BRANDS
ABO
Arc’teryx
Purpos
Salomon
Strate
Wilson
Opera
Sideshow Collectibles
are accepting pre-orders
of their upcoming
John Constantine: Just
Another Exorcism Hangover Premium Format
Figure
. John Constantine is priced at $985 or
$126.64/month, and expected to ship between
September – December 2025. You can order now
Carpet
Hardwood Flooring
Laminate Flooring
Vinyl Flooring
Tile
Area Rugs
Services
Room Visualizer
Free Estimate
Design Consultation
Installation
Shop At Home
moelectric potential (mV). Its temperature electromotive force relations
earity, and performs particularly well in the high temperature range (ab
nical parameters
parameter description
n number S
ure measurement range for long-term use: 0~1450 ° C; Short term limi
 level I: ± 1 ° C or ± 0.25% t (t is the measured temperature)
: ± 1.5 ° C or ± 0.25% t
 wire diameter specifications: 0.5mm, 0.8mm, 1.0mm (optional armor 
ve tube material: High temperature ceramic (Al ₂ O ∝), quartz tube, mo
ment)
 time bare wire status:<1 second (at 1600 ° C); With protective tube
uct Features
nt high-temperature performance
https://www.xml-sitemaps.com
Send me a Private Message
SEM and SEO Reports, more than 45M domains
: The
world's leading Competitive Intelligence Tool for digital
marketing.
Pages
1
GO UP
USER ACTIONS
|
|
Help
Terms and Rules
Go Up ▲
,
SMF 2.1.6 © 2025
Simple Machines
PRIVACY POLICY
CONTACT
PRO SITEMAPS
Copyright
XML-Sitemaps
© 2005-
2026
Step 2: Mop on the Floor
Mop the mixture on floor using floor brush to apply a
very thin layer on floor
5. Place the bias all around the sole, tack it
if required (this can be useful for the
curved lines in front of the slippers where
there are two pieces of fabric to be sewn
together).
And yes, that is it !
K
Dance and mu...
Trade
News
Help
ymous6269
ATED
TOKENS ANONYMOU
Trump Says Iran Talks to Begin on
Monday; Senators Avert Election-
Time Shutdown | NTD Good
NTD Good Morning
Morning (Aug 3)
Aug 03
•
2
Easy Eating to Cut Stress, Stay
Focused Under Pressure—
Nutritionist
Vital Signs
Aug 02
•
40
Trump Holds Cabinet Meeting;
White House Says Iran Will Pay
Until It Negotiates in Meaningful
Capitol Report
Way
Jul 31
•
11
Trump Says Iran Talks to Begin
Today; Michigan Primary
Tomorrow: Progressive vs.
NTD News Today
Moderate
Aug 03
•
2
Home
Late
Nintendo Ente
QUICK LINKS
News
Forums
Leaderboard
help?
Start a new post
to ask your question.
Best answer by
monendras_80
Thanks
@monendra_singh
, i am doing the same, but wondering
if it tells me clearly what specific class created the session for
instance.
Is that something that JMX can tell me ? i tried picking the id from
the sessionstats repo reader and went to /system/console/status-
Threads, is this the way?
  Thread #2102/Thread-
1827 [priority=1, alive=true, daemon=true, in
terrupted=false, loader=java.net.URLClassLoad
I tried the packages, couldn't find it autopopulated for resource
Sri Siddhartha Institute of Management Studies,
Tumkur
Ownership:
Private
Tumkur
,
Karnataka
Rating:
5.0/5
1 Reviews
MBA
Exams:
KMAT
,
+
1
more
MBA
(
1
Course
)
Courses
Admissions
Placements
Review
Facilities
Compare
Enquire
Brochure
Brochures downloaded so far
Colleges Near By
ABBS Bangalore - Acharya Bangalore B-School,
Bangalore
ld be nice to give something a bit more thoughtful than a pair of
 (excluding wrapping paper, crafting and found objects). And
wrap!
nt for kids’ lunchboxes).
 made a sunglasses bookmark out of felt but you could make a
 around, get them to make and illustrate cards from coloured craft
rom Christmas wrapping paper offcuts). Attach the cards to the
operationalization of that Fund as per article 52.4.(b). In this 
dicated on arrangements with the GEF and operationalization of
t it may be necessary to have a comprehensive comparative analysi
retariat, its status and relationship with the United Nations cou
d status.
■ ■ ■ ■ ■
_YOUR TASK_
Lines from the one containing "made a sunglasses" to the last line above, both included: copy these exactly and write nothing else.

_RESPONSE TO THE EXERCISE_
 made a sunglasses bookmark out of felt but you could make a
 around, get them to make and illustrate cards from coloured craft
rom Christmas wrapping paper offcuts). Attach the cards to the
operationalization of that Fund as per article 52.4.(b). In this 
dicated on arrangements with the GEF and operationalization of
t it may be necessary to have a comprehensive comparative analysi
retariat, its status and relationship with the United Nations cou
d status.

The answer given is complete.